◆ **ASSIGNMENT**
Identify every line in the records below that contains the word "Köksal", and copy each of those lines.

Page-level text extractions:
^^^^^^^^^^^^^^^^
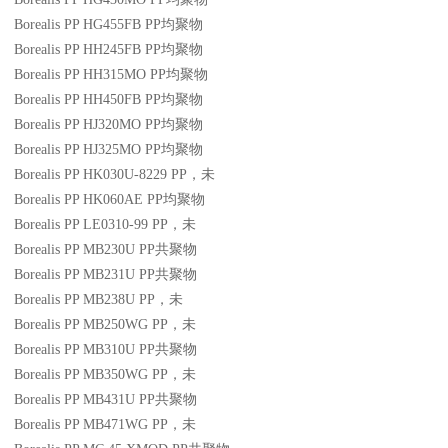
Borealis PP HG455FB
PP
均聚物
Borealis PP HH245FB
PP
均聚物
Borealis PP HH315MO
PP
均聚物
Borealis PP HH450FB
PP
均聚物
Borealis PP HJ320MO
PP
均聚物
Borealis PP HJ325MO
PP
均聚物
Borealis PP HK030U-8229
PP
，未
Borealis PP HK060AE
PP
均聚物
Borealis PP LE0310-99
PP
，未
Borealis PP MB230U
PP
共聚物
Borealis PP MB231U
PP
共聚物
Borealis PP MB238U
PP
，未
Borealis PP MB250WG
PP
，未
Borealis PP MB310U
PP
共聚物
Borealis PP MB350WG
PP
，未
Borealis PP MB431U
PP
共聚物
Borealis PP MB471WG
PP
，未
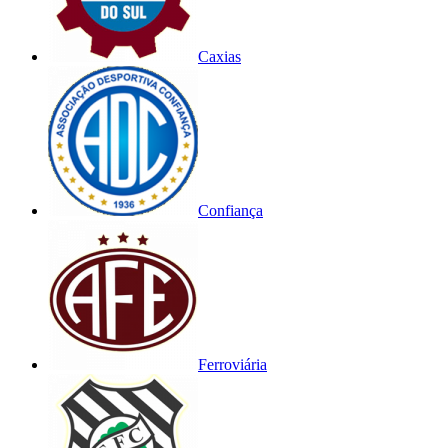
Caxias
Confiança
Ferroviária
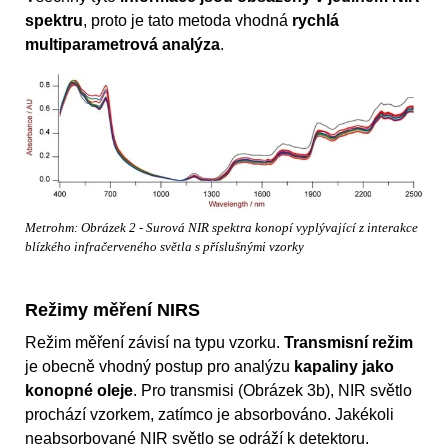
spektru
, proto je tato metoda vhodná
rychlá
multiparametrová analýza
.
Metrohm: Obrázek 2 - Surová NIR spektra konopí vyplývající z interakce
blízkého infračerveného světla s příslušnými vzorky
Režimy měření NIRS
Režim měření závisí na typu vzorku.
Transmisní režim
je obecně vhodný postup pro analýzu
kapaliny jako
konopné oleje
. Pro transmisi (Obrázek 3b), NIR světlo
prochází vzorkem, zatímco je absorbováno. Jakékoli
neabsorbované NIR světlo se odráží k detektoru.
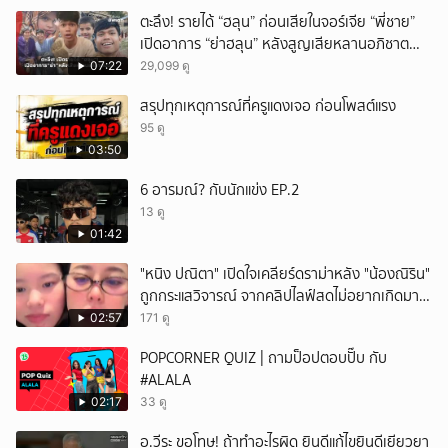
ตะลึง! รายได้ “ฮลุน” ก่อนเสียในจอร์เจีย “พี่ชาย”
เปิดอาการ “ย่าฮลุน” หลังสูญเสียหลานอภิชาต
บุตร!
07:22
29,099 ดู
สรุปทุกเหตุการณ์ที่ครูแดงเจอ ก่อนโพสต์แรง
95 ดู
03:50
6 อารมณ์? กับนักแข่ง EP.2
13 ดู
01:42
"หนิง ปณิตา" เปิดใจเคลียร์ดราม่าหลัง "น้องณิริน"
ถูกกระแสวิจารณ์ จากคลิปไลฟ์สดไม่อยากเกิดมา
หน้าเหมือนพ่อ
02:57
171 ดู
POPCORNER QUIZ | ถามป็อปตอบปั๊บ กับ
#ALALA
02:17
33 ดู
อ.วีระ ขอโทษ! ถ้าทำอะไรผิด ยินดีแก้ไขยินดีเยียวยา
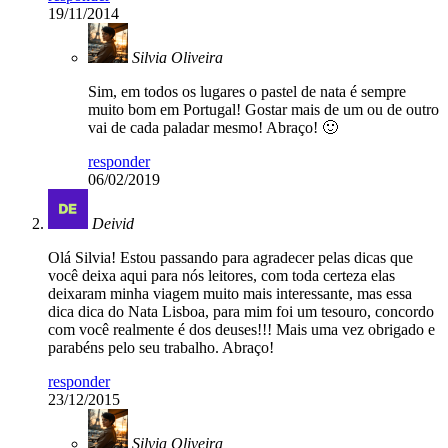
19/11/2014
Silvia Oliveira
Sim, em todos os lugares o pastel de nata é sempre
muito bom em Portugal! Gostar mais de um ou de outro
vai de cada paladar mesmo! Abraço! 🙂
responder
06/02/2019
Deivid
Olá Silvia! Estou passando para agradecer pelas dicas que
você deixa aqui para nós leitores, com toda certeza elas
deixaram minha viagem muito mais interessante, mas essa
dica dica do Nata Lisboa, para mim foi um tesouro, concordo
com você realmente é dos deuses!!! Mais uma vez obrigado e
parabéns pelo seu trabalho. Abraço!
responder
23/12/2015
Silvia Oliveira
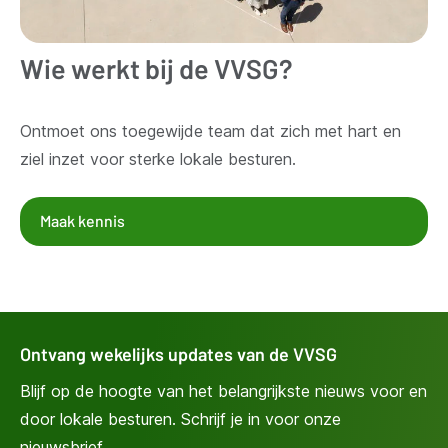
Wie werkt bij de VVSG?
Ontmoet ons toegewijde team dat zich met hart en
ziel inzet voor sterke lokale besturen.
Maak kennis
Ontvang wekelijks updates van de VVSG
Blijf op de hoogte van het belangrijkste nieuws voor en
door lokale besturen. Schrijf je in voor onze
nieuwsbrief.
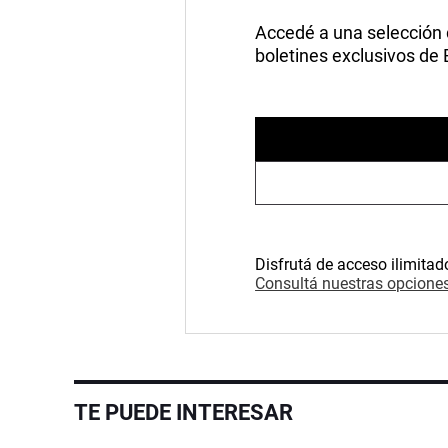
Accedé a una selección de
boletines exclusivos de
Disfrutá de acceso ilimitad
Consultá nuestras opciones
TE PUEDE INTERESAR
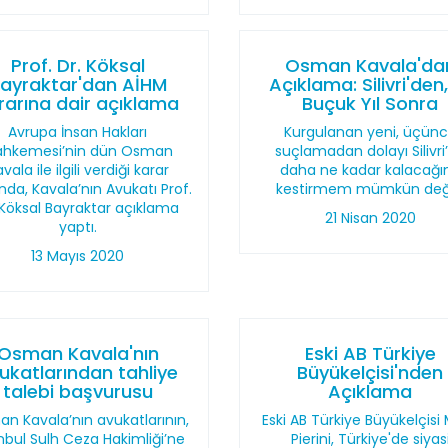
Prof. Dr. Köksal
Osman Kavala'da
ayraktar'dan AİHM
Açıklama: Silivri'den,
rarına dair açıklama
Buçuk Yıl Sonra
Avrupa İnsan Hakları
Kurgulanan yeni, üçün
hkemesi’nin dün Osman
suçlamadan dolayı Silivri
vala ile ilgili verdiği karar
daha ne kadar kalacağı
nda, Kavala’nın Avukatı Prof.
kestirmem mümkün deği
 Köksal Bayraktar açıklama
21 Nisan 2020
yaptı.
13 Mayıs 2020
Osman Kavala'nın
Eski AB Türkiye
ukatlarından tahliye
Büyükelçisi'nden
talebi başvurusu
Açıklama
n Kavala’nın avukatlarının,
Eski AB Türkiye Büyükelçisi
nbul Sulh Ceza Hakimliği’ne
Pierini, Türkiye'de siyas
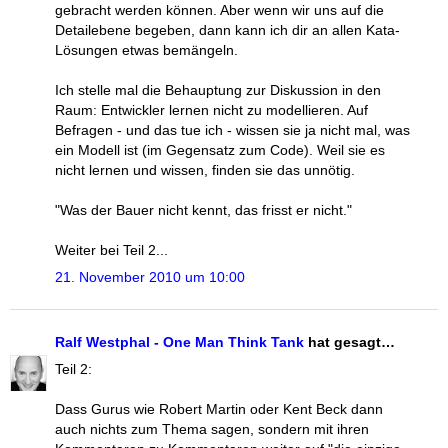
gebracht werden können. Aber wenn wir uns auf die
Detailebene begeben, dann kann ich dir an allen Kata-
Lösungen etwas bemängeln.
Ich stelle mal die Behauptung zur Diskussion in den
Raum: Entwickler lernen nicht zu modellieren. Auf
Befragen - und das tue ich - wissen sie ja nicht mal, was
ein Modell ist (im Gegensatz zum Code). Weil sie es
nicht lernen und wissen, finden sie das unnötig.
"Was der Bauer nicht kennt, das frisst er nicht."
Weiter bei Teil 2...
21. November 2010 um 10:00
Ralf Westphal - One Man Think Tank
hat gesagt…
Teil 2:
Dass Gurus wie Robert Martin oder Kent Beck dann
auch nichts zum Thema sagen, sondern mit ihren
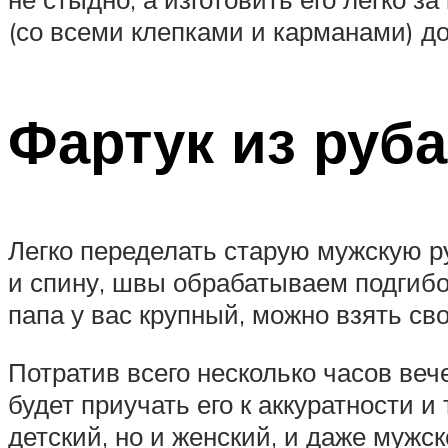
(со всеми клепками и карманами) до
Фартук из руб
Легко переделать старую мужскую р
и спину, швы обрабатываем подгибо
папа у вас крупный, можно взять св
Потратив всего несколько часов веч
будет приучать его к аккуратности и
детский, но и женский, и даже мужс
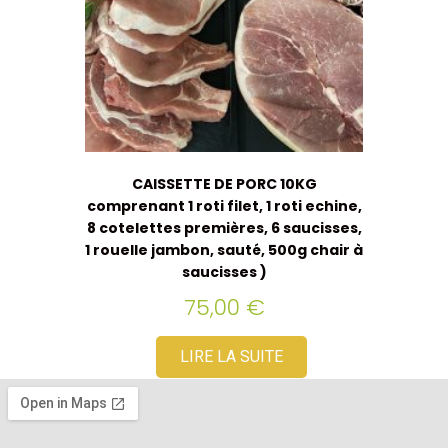
CAISSETTE DE PORC 10KG
comprenant 1 roti filet, 1 roti echine,
8 cotelettes premières, 6 saucisses,
1 rouelle jambon, sauté, 500g chair à
saucisses )
75,00
€
LIRE LA SUITE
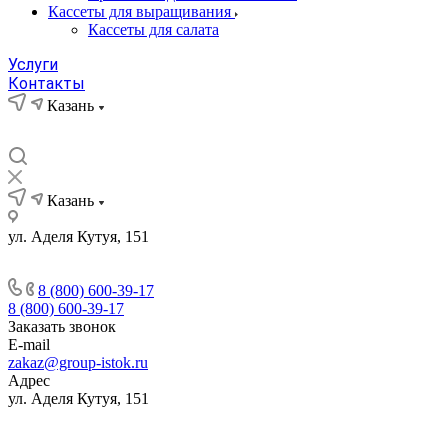
Кассеты для выращивания
Кассеты для салата
Услуги
Контакты
Казань
Казань
ул. Аделя Кутуя, 151
8 (800) 600-39-17
8 (800) 600-39-17
Заказать звонок
E-mail
zakaz@group-istok.ru
Адрес
ул. Аделя Кутуя, 151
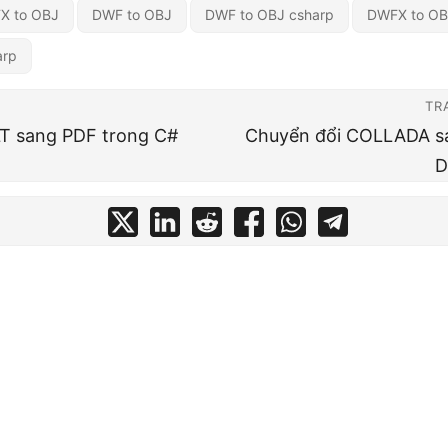
X to OBJ
DWF to OBJ
DWF to OBJ csharp
DWFX to OB
arp
TR
LT sang PDF trong C#
Chuyển đổi COLLADA s
D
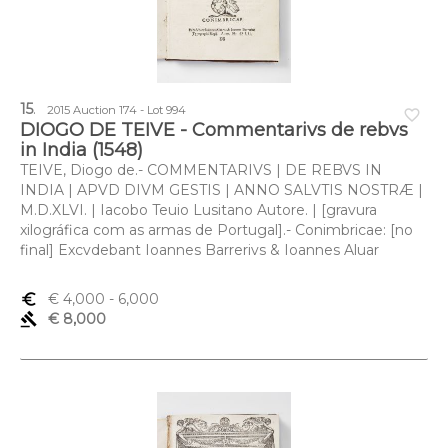
15
.
2015 Auction 174 - Lot 994
favorite_border
DIOGO DE TEIVE - Commentarivs de rebvs
in India (1548)
TEIVE, Diogo de.- COMMENTARIVS | DE REBVS IN
INDIA | APVD DIVM GESTIS | ANNO SALVTIS NOSTRÆ |
M.D.XLVI. | Iacobo Teuio Lusitano Autore. | [gravura
xilográfica com as armas de Portugal].- Conimbricae: [no
final] Excvdebant Ioannes Barrerivs & Ioannes Aluar
euro_symbol
€ 4,000
- 6,000
gavel
€ 8,000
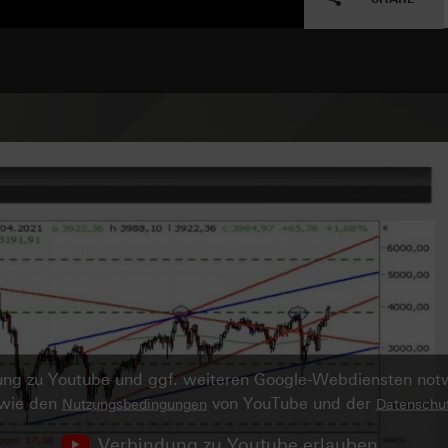
ndung zu Youtube und ggf. weiteren Google-Webdiensten no
owie den
von YouTube und der
Nutzungsbedingungen
Datenschut
Verbindung zu Youtube erlauben.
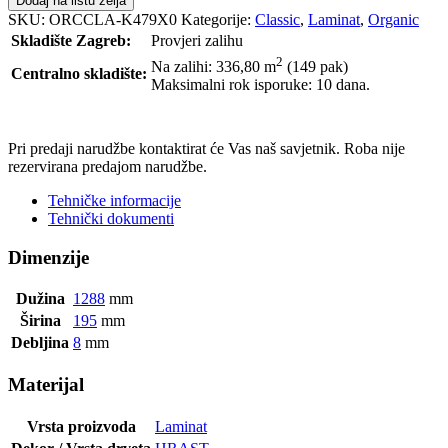
Dodaj na listu želja
SKU:
ORCCLA-K479X0
Kategorije:
Classic
,
Laminat
,
Organic
Skladište Zagreb:
Provjeri zalihu
2
Na zalihi: 336,80
m
(149 pak)
Centralno skladište:
Maksimalni rok isporuke: 10 dana.
POŠALJI UPIT
Pri predaji narudžbe kontaktirat će Vas naš savjetnik. Roba nije
rezervirana predajom narudžbe.
Tehničke informacije
Tehnički dokumenti
Dimenzije
Dužina
1288
mm
Širina
195
mm
Debljina
8
mm
Materijal
Vrsta proizvoda
Laminat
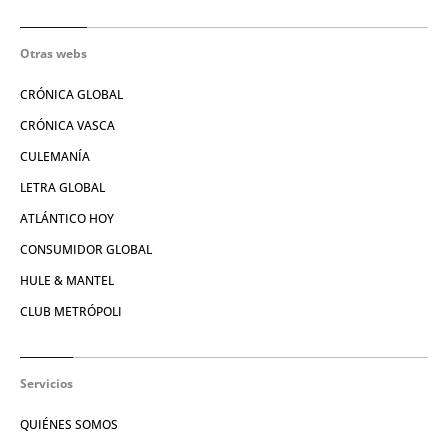
Otras webs
CRÓNICA GLOBAL
CRÓNICA VASCA
CULEMANÍA
LETRA GLOBAL
ATLÁNTICO HOY
CONSUMIDOR GLOBAL
HULE & MANTEL
CLUB METRÓPOLI
Servicios
QUIÉNES SOMOS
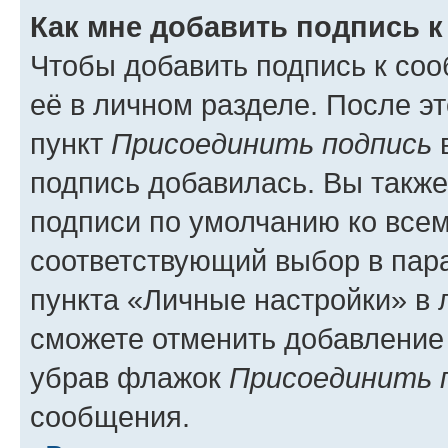
Как мне добавить подпись 
Чтобы добавить подпись к со
её в личном разделе. После э
пункт
Присоединить подпись
в
подпись добавилась. Вы такж
подписи по умолчанию ко все
соответствующий выбор в па
пункта «Личные настройки» в 
сможете отменить добавление
убрав флажок
Присоединить 
сообщения.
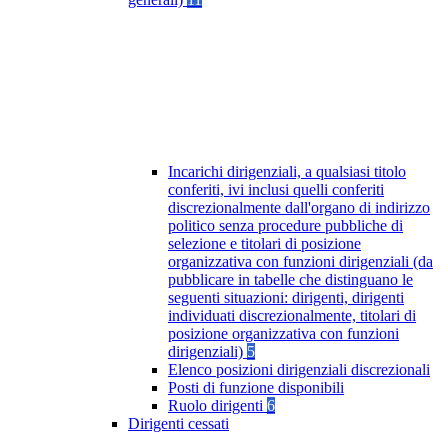
Incarichi dirigenziali, a qualsiasi titolo
conferiti, ivi inclusi quelli conferiti
discrezionalmente dall'organo di indirizzo
politico senza procedure pubbliche di
selezione e titolari di posizione
organizzativa con funzioni dirigenziali (da
pubblicare in tabelle che distinguano le
seguenti situazioni: dirigenti, dirigenti
individuati discrezionalmente, titolari di
posizione organizzativa con funzioni
dirigenziali)
5
Elenco posizioni dirigenziali discrezionali
Posti di funzione disponibili
Ruolo dirigenti
6
Dirigenti cessati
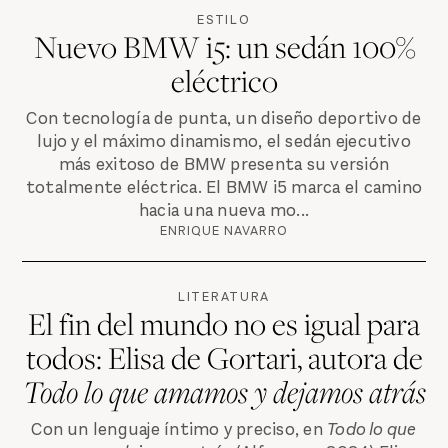
ESTILO
Nuevo BMW i5: un sedán 100%
eléctrico
Con tecnología de punta, un diseño deportivo de
lujo y el máximo dinamismo, el sedán ejecutivo
más exitoso de BMW presenta su versión
totalmente eléctrica. El BMW i5 marca el camino
hacia una nueva mo...
ENRIQUE NAVARRO
LITERATURA
El fin del mundo no es igual para
todos: Elisa de Gortari, autora de
Todo lo que amamos y dejamos atrás
Con un lenguaje íntimo y preciso, en
Todo lo que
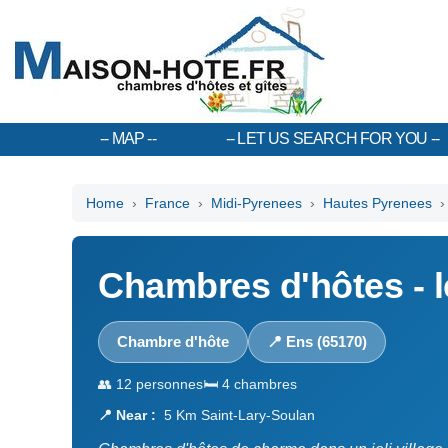
MAP
LET US SEARCH FOR YOU
Home
›
France
›
Midi-Pyrenees
›
Hautes Pyrenees
› 
Chambres d'hôtes - l
Chambre d'hôte
📍 Ens (65170)
👥 12 personnes
🛏️ 4 chambres
📍 Near :
5 Km Saint-Lary-Soulan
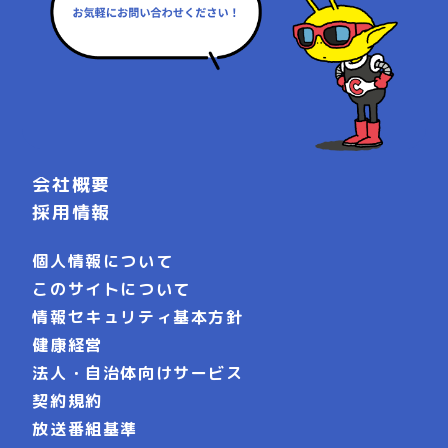
会社概要
採用情報
個人情報について
このサイトについて
情報セキュリティ基本方針
健康経営
法人・自治体向けサービス
契約規約
放送番組基準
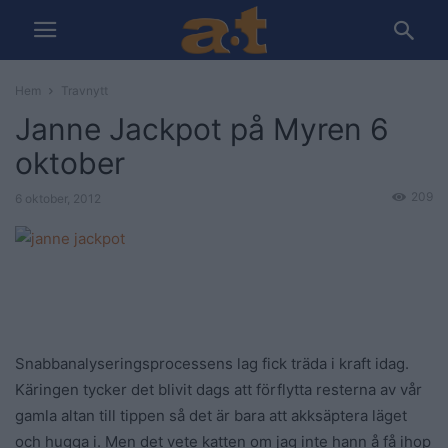
Hem
Travnytt
Janne Jackpot på Myren 6
oktober
209
6 oktober, 2012
Snabbanalyseringsprocessens lag fick träda i kraft idag.
Käringen tycker det blivit dags att förflytta resterna av vår
gamla altan till tippen så det är bara att akksäptera läget
och hugga i. Men det vete katten om jag inte hann å få ihop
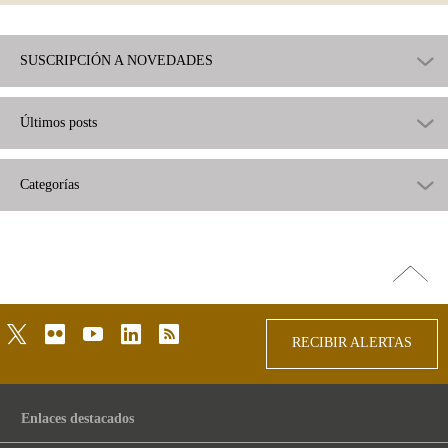
SUSCRIPCIÓN A NOVEDADES
Últimos posts
Categorías
Ir
arriba
twitter
flickr
youtube
linkedin
rss
RECIBIR ALERTAS
Enlaces destacados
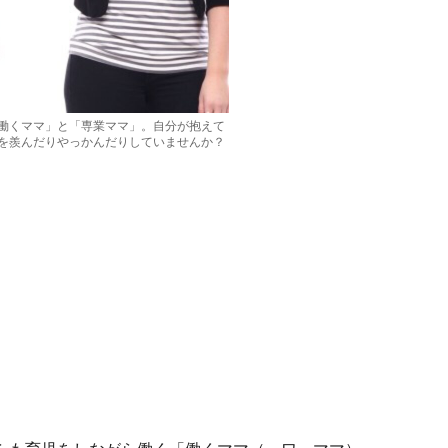
働くママ」と「専業ママ」。自分が抱えて
を羨んだりやっかんだりしていませんか？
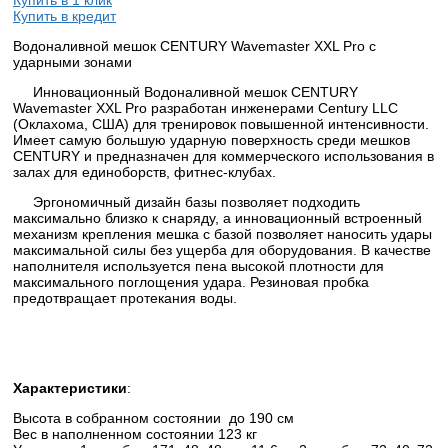
Купить в кредит
Водоналивной мешок CENTURY Wavemaster XXL Pro с
ударными зонами
Инновационный Водоналивной мешок CENTURY
Wavemaster XXL Pro разработан инженерами Century LLC
(Оклахома, США) для тренировок повышенной интенсивности.
Имеет самую большую ударную поверхность среди мешков
CENTURY и предназначен для коммерческого использования в
залах для единоборств, фитнес-клубах.
Эргономичный дизайн базы позволяет подходить
максимально близко к снаряду, а инновационный встроенный
механизм крепления мешка с базой позволяет наносить удары
максимальной силы без ущерба для оборудования. В качестве
наполнителя используется пена высокой плотности для
максимального поглощения удара. Резиновая пробка
предотвращает протекания воды.
Характеристики
:
Высота в собранном состоянии до 190 см
Вес в наполненном состоянии 123 кг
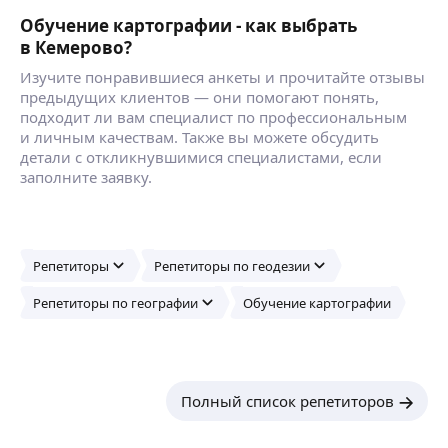
Обучение картографии - как выбрать
в Кемерово?
Изучите понравившиеся анкеты и прочитайте отзывы
предыдущих клиентов — они помогают понять,
подходит ли вам специалист по профессиональным
и личным качествам. Также вы можете обсудить
детали с откликнувшимися специалистами, если
заполните заявку.
Репетиторы
Репетиторы по геодезии
Репетиторы по географии
Обучение картографии
Полный список репетиторов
^^^^^^^^^^^^^^^^
◆ **EXERCISE OUTPUT**
Prof. Dr. Köksal
 Köksal Bayraktar açıklama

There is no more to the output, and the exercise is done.